I have run this skiff and it is truly an awesome backcountry technical poling skiff. It will float in nothing (we drug it over a mud bar on Sunday and the pics were taken in ankle-deep water), poles great (either with a poling platform or 50 qt. Yeti cooler), and with a 9.9HP it runs great. I can only imagine what a 20HP will do on this thing (I will be finding out very soon). It is very stable for its size. The rear deck configuration is going to change on this skiff making for much more dry storage. The front deck is also going to be extended to 6'. On 4/7/12, Flint Creek Outfitters-Riverview will be hosting Ankona to go along with their Spring event. This will the first opportunity anyone will be able to see all four Ankona skiffs in one place without driving down to the shop in Ft. Pierce. After that day, there will be a ShadowCast to test drive in this area (South Shore TB).


----------



## paint it black

> I have run this skiff and it is truly an awesome backcountry technical poling skiff.  It will float in nothing (we drug it over a mud bar on Sunday and the pics were taken in ankle-deep water), poles great (either with a poling platform or 50 qt. Yeti cooler), and with a 9.9HP it runs great.  I can only imagine what a 20HP will do on this thing (I will be finding out very soon).  It is very stable for its size.  The rear deck configuration is going to change on this skiff making for much more dry storage.  The front deck is also going to be extended to 6'.  On 4/7/12, Flint Creek Outfitters-Riverview will be hosting Ankona to go along with their Spring event.  This will the first opportunity anyone will be able to see all four Ankona skiffs in one place without driving down to the shop in Ft. Pierce.  After that day, there will be a ShadowCast to test drive in this area (South Shore TB).

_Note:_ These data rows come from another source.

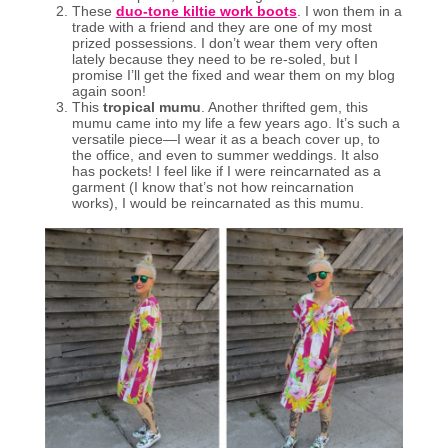
These
duo-tone kiltie work boots
. I won them in a
trade with a friend and they are one of my most
prized possessions. I don’t wear them very often
lately because they need to be re-soled, but I
promise I’ll get the fixed and wear them on my blog
again soon!
This
tropical mumu
. Another thrifted gem, this
mumu came into my life a few years ago. It’s such a
versatile piece—I wear it as a beach cover up, to
the office, and even to summer weddings. It also
has pockets! I feel like if I were reincarnated as a
garment (I know that’s not how reincarnation
works), I would be reincarnated as this mumu.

I'm going to see if I can make it up to that event with the Copperhead. My buddy Alonzo that lives in in Tampa has been telling me to take a trip up there for some time now. 


By the way, I checked this skiff out today in person. It sure is sharp.


----------



## fishinaddiction

I don't post here much but this this looks sweet. I've really been itching for a skiff for about 3yrs now but just haven't found the right on yet. But this one and the SUV17 are on my short list…


----------



## paint it black

I was hanging out up at Mel's on Saturday. After Mel was done doing wet tests to potential customers, we took the skiff out to the bay. I got to pole it around in sheltered flats with no wind, out in the open with extreme high winds, and I got to run the boat through a chop.

Let me tell you, I was EXTREMELY impressed. 
It tracks straight as an arrow. With absolutely no sliding around. I didn't have to fight with the wind to keep direction. 
And it drafts barely anything. I poled up onto a bar in the bay purposely trying to get it stuck. I found that it drafts the same as my Copperhead, which is as shallow as one would ever have to go. It's a great platform to fish off of. Not tippy at all for a skiff its size. 

And it ate up the chop with ease. absolutely no pounding. And trust me, I put it to the test. Ask Mel.... I went straight into the wake of a massive sportfisher that was coming along the intracoastal. And it moved pretty quick with both Mel and I with the 9.9 horse on the back.


----------



## Shadowcast

Those are some great pics PIB! The ShadowCast is everything you say.....and we haven't even tried out a 20 HP on it yet......


----------



## paint it black

> Those are some great pics PIB!  The ShadowCast is everything you say.....and we haven't even tried out a 20 HP on it yet......


Thanks. Once we have one in Miami, we'll be testing a 25 2 stroke on it!


----------



## SilentHunter

painting my 25 2stroke merc this week hopfully... ill let you fellas know numbers...if i can paint it this week... waiting on awl grip


----------



## PLANKTON7

When are we going to hear more about this skiff?? Im probably speaking on behalf a crap-ton of people when i say i'm checking this post everyday looking for more details, for example video with larger motor/jackplate ect.....i'm sorry if i sound rude, i'm just chomping at the bit. I want to buy one. 

thanks


----------



## Shadowcast

Patience.....it is coming.


----------



## davefishing

I like it. The trailer looks expensive, is it possible to put a swing tounge on it or would a different trailer be needed. Does anyone have the dimensions of the trailer, length and total  width from fender well to fender well?


----------



## Shadowcast

> I like it. The trailer looks expensive, is it possible to put a swing tounge on it or would a different trailer be needed. Does anyone have the dimensions of the trailer, length and total  width from fender well to fender well?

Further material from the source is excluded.